What is expected => Nothing but the lines from the one with "BEFORE/AFTER GALLERY" through the final line of the entries below should be written out, each exactly as given.

Data extracts =>
--------------------------------------------------

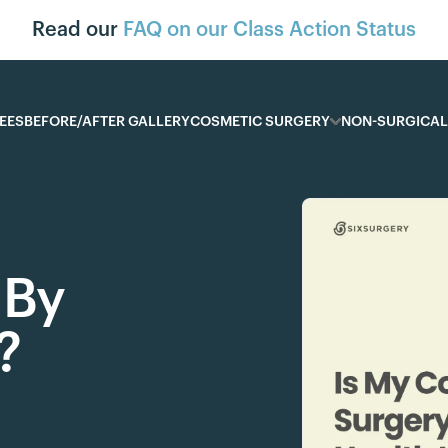
Read our
FAQ on our Class Action Status
EES
BEFORE/AFTER GALLERY
COSMETIC SURGERY
NON-SURGICAL
 By
?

--------------------------------------------------

Result =>
BEFORE/AFTER GALLERY
COSMETIC SURGERY
NON-SURGICAL
 By
?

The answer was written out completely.